### Data shown

Start of Block

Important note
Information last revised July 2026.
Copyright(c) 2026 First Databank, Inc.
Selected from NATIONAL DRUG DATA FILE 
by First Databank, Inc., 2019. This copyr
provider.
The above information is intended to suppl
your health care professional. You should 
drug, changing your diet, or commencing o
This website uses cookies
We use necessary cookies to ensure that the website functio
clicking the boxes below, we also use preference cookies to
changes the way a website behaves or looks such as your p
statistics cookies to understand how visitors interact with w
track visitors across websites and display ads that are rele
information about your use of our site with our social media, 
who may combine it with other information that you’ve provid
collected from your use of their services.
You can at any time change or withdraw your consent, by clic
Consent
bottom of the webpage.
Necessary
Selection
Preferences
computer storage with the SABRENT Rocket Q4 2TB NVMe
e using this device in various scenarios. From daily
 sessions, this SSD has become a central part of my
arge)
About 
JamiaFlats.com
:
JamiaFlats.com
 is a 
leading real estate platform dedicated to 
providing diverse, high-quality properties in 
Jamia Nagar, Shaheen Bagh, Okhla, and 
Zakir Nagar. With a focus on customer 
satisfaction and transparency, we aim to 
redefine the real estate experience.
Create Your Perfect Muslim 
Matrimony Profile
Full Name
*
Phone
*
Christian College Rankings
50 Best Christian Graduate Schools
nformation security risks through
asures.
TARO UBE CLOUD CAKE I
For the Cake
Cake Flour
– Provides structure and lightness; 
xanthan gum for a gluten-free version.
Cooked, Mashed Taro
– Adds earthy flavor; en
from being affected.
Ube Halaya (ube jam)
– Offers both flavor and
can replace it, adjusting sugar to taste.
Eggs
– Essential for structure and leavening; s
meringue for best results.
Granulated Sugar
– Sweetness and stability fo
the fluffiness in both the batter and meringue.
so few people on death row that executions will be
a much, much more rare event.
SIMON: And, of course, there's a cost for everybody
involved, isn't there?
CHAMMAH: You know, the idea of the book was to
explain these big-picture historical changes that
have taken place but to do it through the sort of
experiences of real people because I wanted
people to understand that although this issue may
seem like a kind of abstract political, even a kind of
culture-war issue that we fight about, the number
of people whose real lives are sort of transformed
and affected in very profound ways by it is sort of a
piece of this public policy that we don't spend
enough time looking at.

End of Block
Start of Block

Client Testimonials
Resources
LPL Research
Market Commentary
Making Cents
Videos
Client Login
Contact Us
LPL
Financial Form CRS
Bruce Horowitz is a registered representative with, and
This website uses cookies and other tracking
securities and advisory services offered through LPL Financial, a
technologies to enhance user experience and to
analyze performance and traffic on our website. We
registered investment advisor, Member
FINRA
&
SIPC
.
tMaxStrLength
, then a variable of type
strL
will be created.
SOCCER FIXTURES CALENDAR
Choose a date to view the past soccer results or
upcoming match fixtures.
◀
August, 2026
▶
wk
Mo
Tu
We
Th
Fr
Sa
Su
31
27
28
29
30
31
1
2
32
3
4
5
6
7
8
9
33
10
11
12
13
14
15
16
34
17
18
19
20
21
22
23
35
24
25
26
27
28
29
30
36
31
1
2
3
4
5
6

End of Block
Start of Block

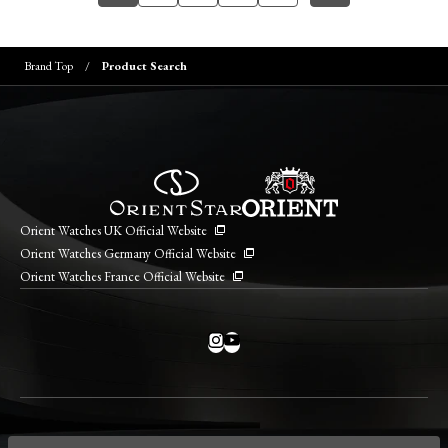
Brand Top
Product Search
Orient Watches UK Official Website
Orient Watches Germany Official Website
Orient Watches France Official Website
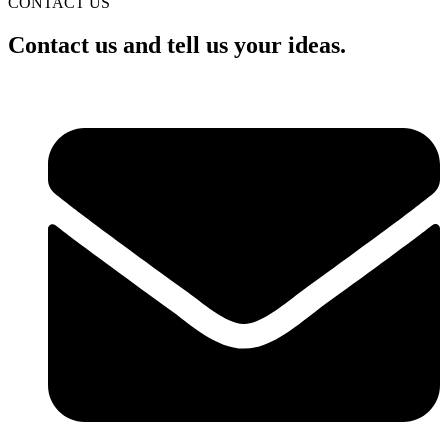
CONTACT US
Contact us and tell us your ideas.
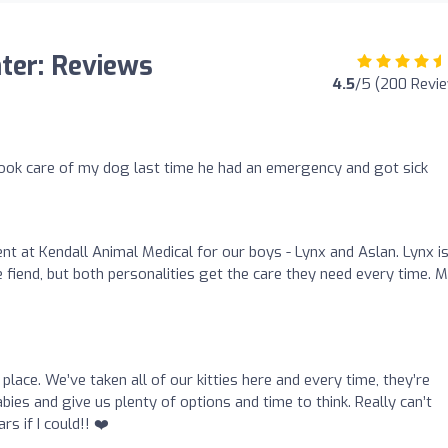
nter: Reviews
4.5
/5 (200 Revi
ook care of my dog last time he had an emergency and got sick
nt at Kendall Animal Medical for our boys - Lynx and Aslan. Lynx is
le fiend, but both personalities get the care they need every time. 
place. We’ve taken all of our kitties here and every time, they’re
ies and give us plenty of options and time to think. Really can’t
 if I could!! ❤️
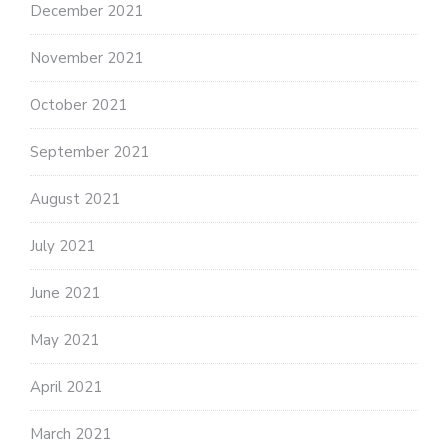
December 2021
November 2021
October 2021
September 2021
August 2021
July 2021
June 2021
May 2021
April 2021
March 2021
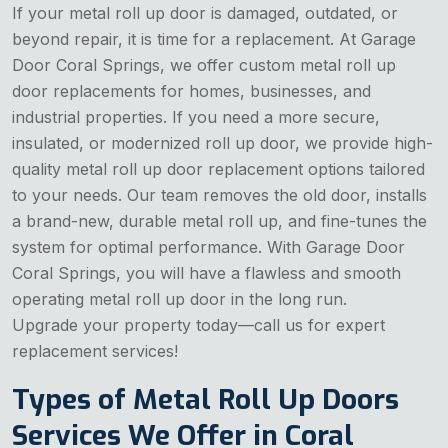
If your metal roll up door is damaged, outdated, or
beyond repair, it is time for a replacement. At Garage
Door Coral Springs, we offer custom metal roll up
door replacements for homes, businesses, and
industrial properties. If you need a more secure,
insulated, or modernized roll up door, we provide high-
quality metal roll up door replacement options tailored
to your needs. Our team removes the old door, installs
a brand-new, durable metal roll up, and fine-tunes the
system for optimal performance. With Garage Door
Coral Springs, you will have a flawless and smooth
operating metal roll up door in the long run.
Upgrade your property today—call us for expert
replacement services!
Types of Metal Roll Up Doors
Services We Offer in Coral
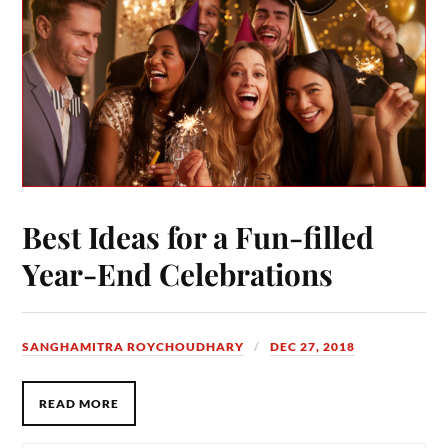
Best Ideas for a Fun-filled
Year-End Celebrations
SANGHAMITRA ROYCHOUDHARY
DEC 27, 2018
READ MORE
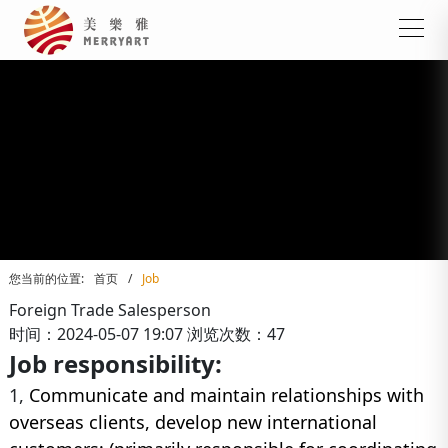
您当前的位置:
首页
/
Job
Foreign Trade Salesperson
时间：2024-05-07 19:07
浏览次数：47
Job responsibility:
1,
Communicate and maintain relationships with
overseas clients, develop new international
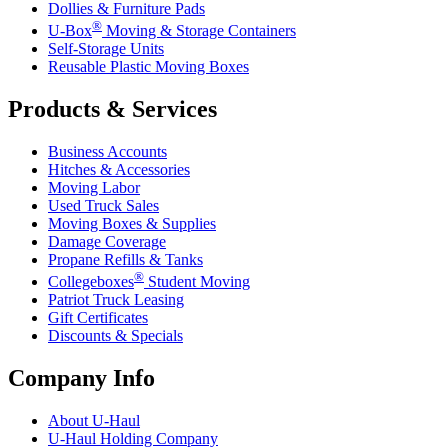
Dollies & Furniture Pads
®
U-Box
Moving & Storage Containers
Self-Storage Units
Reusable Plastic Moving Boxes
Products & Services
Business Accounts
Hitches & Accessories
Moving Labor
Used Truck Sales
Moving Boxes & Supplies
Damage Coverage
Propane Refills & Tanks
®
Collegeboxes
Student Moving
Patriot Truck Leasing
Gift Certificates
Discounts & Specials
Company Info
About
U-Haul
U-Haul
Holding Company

End of Block

### Work required
Using the data above, print exactly the lines from the line that contains "Important note" through the line that contains "information about your", with both included.

### Answer space
Important note
Information last revised July 2026.
Copyright(c) 2026 First Databank, Inc.
Selected from NATIONAL DRUG DATA FILE 
by First Databank, Inc., 2019. This copyr
provider.
The above information is intended to suppl
your health care professional. You should 
drug, changing your diet, or commencing o
This website uses cookies
We use necessary cookies to ensure that the website functio
clicking the boxes below, we also use preference cookies to
changes the way a website behaves or looks such as your p
statistics cookies to understand how visitors interact with w
track visitors across websites and display ads that are rele
information about your use of our site with our social media, 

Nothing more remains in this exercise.